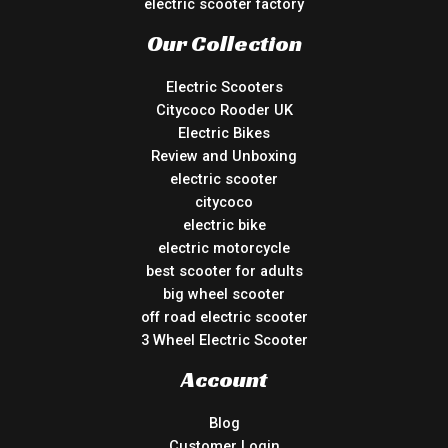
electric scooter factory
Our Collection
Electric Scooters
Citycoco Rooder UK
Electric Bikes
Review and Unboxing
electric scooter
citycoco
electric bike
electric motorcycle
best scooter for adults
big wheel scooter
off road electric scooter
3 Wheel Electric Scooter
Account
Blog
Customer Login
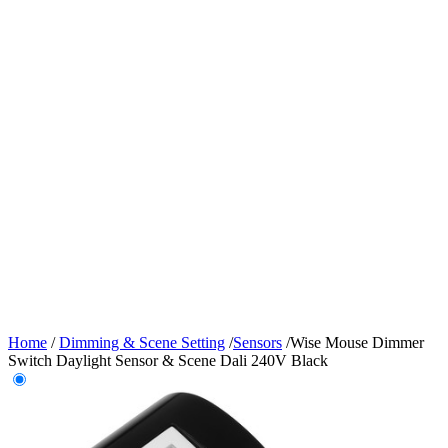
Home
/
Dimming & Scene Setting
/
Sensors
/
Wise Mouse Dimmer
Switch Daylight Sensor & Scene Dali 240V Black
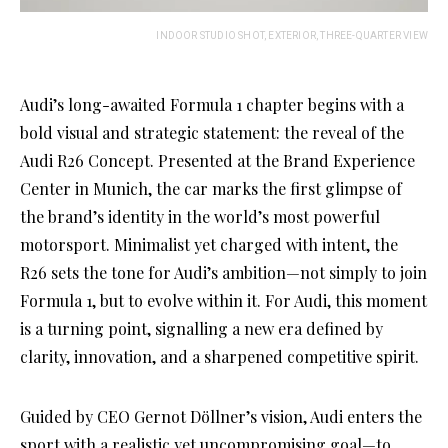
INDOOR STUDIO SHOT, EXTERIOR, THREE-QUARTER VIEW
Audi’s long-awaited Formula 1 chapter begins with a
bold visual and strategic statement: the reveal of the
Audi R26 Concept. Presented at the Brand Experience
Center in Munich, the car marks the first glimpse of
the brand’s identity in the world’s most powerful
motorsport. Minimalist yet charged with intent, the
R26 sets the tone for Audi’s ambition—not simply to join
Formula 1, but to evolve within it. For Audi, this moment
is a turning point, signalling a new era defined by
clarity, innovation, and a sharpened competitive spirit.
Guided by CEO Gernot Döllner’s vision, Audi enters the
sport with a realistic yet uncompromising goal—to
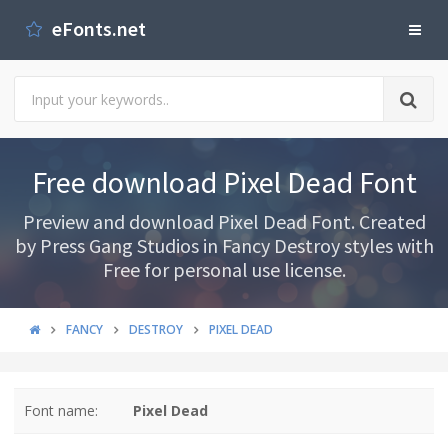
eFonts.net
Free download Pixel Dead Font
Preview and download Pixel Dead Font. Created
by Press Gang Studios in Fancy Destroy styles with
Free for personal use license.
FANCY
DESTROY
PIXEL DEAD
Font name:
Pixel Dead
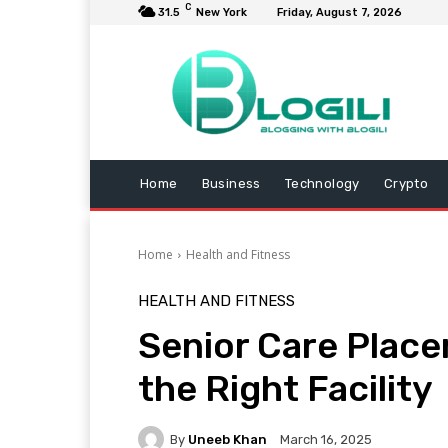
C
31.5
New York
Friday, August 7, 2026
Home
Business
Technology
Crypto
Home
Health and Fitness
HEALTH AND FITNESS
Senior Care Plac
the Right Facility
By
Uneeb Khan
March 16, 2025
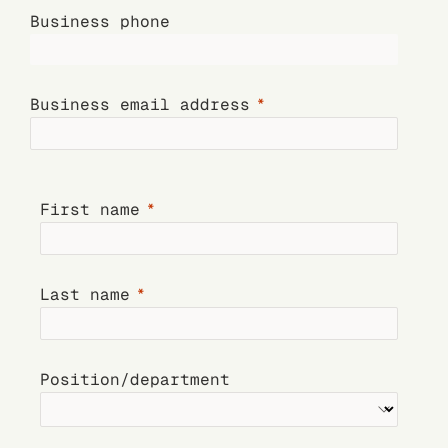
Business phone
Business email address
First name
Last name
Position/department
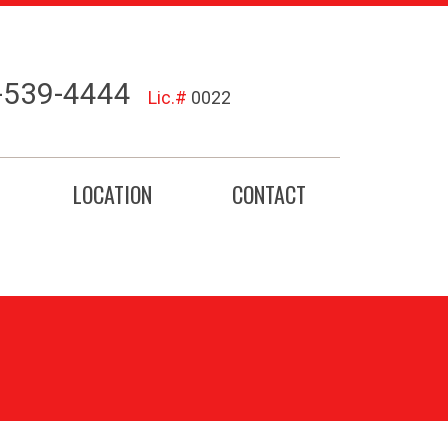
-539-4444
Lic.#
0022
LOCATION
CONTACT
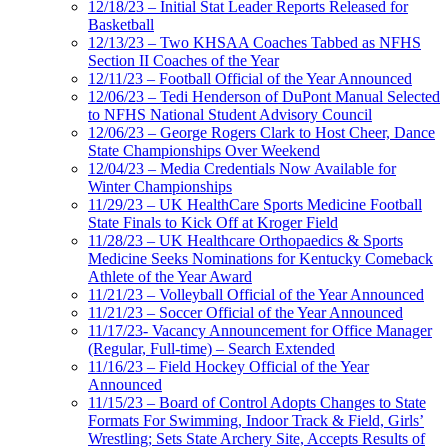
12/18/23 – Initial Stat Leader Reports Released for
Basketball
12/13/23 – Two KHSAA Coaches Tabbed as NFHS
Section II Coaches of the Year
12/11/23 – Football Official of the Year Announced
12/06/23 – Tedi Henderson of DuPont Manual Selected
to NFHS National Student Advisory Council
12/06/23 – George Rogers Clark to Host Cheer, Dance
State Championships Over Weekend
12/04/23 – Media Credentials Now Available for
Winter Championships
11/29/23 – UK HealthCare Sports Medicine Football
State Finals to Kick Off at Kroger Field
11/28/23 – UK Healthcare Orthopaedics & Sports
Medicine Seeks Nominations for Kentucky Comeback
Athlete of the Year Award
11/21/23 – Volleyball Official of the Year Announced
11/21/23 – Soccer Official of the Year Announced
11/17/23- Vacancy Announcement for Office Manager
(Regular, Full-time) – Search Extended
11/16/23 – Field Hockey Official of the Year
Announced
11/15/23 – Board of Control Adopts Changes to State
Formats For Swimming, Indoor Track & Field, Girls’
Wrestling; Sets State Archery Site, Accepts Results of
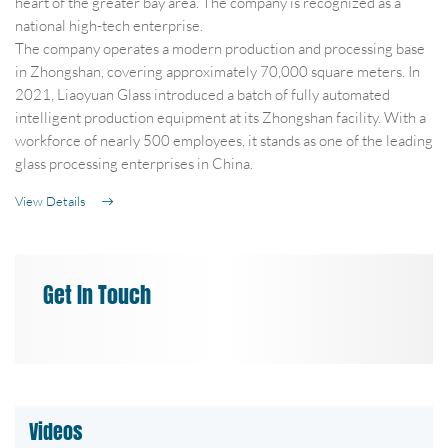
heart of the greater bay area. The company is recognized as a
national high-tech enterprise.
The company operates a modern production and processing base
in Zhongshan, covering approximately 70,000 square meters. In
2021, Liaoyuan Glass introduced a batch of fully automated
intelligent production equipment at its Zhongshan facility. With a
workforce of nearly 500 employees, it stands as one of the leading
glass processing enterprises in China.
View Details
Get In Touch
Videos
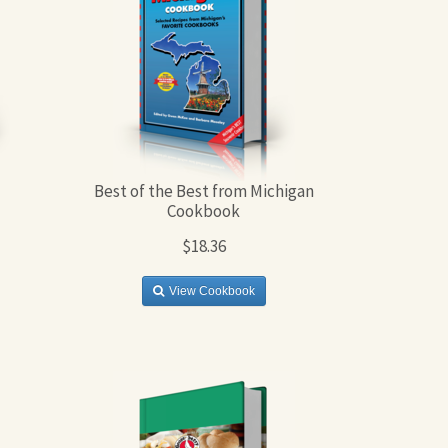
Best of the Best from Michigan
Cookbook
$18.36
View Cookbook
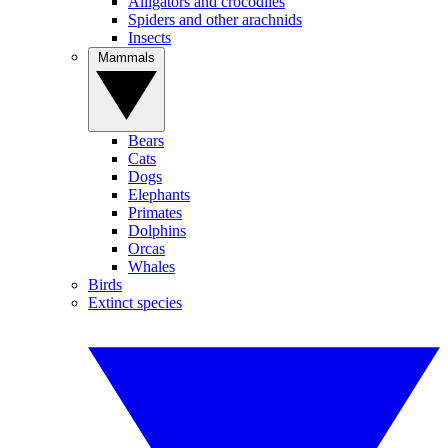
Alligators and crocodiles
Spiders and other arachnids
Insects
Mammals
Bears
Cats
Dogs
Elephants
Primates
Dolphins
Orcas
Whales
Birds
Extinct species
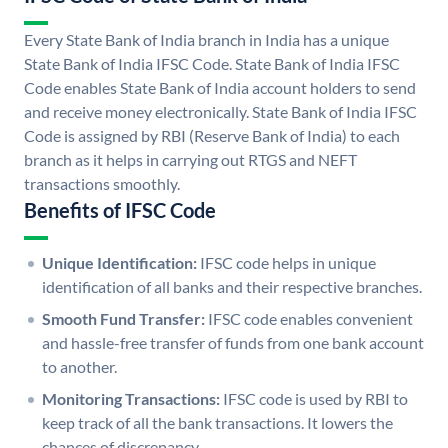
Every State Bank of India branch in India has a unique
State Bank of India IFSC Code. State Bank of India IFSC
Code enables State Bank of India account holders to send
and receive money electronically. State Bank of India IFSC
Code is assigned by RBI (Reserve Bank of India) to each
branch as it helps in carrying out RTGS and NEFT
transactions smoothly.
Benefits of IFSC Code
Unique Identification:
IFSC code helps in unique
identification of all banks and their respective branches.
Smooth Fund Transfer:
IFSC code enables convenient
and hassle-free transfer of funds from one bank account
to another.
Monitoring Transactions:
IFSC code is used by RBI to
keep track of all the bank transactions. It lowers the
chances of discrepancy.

--------------------

— Instructions for the task —
Copy out all the entries precisely. No images.

— Reply —
electric scooter factory
Our Collection
Electric Scooters
Citycoco Rooder UK
Electric Bikes
Review and Unboxing
electric scooter
citycoco
electric bike
electric motorcycle
best scooter for adults
big wheel scooter
off road electric scooter
3 Wheel Electric Scooter
Account
Blog
Customer Login
Home
/
Dimming & Scene Setting
/
Sensors
/
Wise Mouse Dimmer
Switch Daylight Sensor & Scene Dali 240V Black
INDOOR STUDIO SHOT, EXTERIOR, THREE-QUARTER VIEW
Audi’s long-awaited Formula 1 chapter begins with a
bold visual and strategic statement: the reveal of the
Audi R26 Concept. Presented at the Brand Experience
Center in Munich, the car marks the first glimpse of
the brand’s identity in the world’s most powerful
motorsport. Minimalist yet charged with intent, the
R26 sets the tone for Audi’s ambition—not simply to join
Formula 1, but to evolve within it. For Audi, this moment
is a turning point, signalling a new era defined by
clarity, innovation, and a sharpened competitive spirit.
Guided by CEO Gernot Döllner’s vision, Audi enters the
sport with a realistic yet uncompromising goal—to
eFonts.net
Free download Pixel Dead Font
Preview and download Pixel Dead Font. Created
by Press Gang Studios in Fancy Destroy styles with
Free for personal use license.
FANCY
DESTROY
PIXEL DEAD
Font name:
Pixel Dead
C
31.5
New York
Friday, August 7, 2026
Home
Business
Technology
Crypto
Home
Health and Fitness
HEALTH AND FITNESS
Senior Care Plac
the Right Facility
By
Uneeb Khan
March 16, 2025
Business phone
Business email address
First name
Last name
Position/department
-539-4444
Lic.#
0022
LOCATION
CONTACT
12/18/23 – Initial Stat Leader Reports Released for
Basketball
12/13/23 – Two KHSAA Coaches Tabbed as NFHS
Section II Coaches of the Year
12/11/23 – Football Official of the Year Announced
12/06/23 – Tedi Henderson of DuPont Manual Selected
to NFHS National Student Advisory Council
12/06/23 – George Rogers Clark to Host Cheer, Dance
State Championships Over Weekend
12/04/23 – Media Credentials Now Available for
Winter Championships
11/29/23 – UK HealthCare Sports Medicine Football
State Finals to Kick Off at Kroger Field
11/28/23 – UK Healthcare Orthopaedics & Sports
Medicine Seeks Nominations for Kentucky Comeback
Athlete of the Year Award
11/21/23 – Volleyball Official of the Year Announced
11/21/23 – Soccer Official of the Year Announced
11/17/23- Vacancy Announcement for Office Manager
(Regular, Full-time) – Search Extended
11/16/23 – Field Hockey Official of the Year
Announced
11/15/23 – Board of Control Adopts Changes to State
Formats For Swimming, Indoor Track & Field, Girls’
Wrestling; Sets State Archery Site, Accepts Results of
heart of the greater bay area. The company is recognized as a
national high-tech enterprise.
The company operates a modern production and processing base
in Zhongshan, covering approximately 70,000 square meters. In
2021, Liaoyuan Glass introduced a batch of fully automated
intelligent production equipment at its Zhongshan facility. With a
workforce of nearly 500 employees, it stands as one of the leading
glass processing enterprises in China.
View Details
Get In Touch
Videos
Best of the Best from Michigan
Cookbook
$18.36
View Cookbook
Alligators and crocodiles
Spiders and other arachnids
Insects
Mammals
Bears
Cats
Dogs
Elephants
Primates
Dolphins
Orcas
Whales
Birds
Extinct species
Every State Bank of India branch in India has a unique
State Bank of India IFSC Code. State Bank of India IFSC
Code enables State Bank of India account holders to send
and receive money electronically. State Bank of India IFSC
Code is assigned by RBI (Reserve Bank of India) to each
branch as it helps in carrying out RTGS and NEFT
transactions smoothly.
Benefits of IFSC Code
Unique Identification:
IFSC code helps in unique
identification of all banks and their respective branches.
Smooth Fund Transfer:
IFSC code enables convenient
and hassle-free transfer of funds from one bank account
to another.
Monitoring Transactions:
IFSC code is used by RBI to
keep track of all the bank transactions. It lowers the
chances of discrepancy.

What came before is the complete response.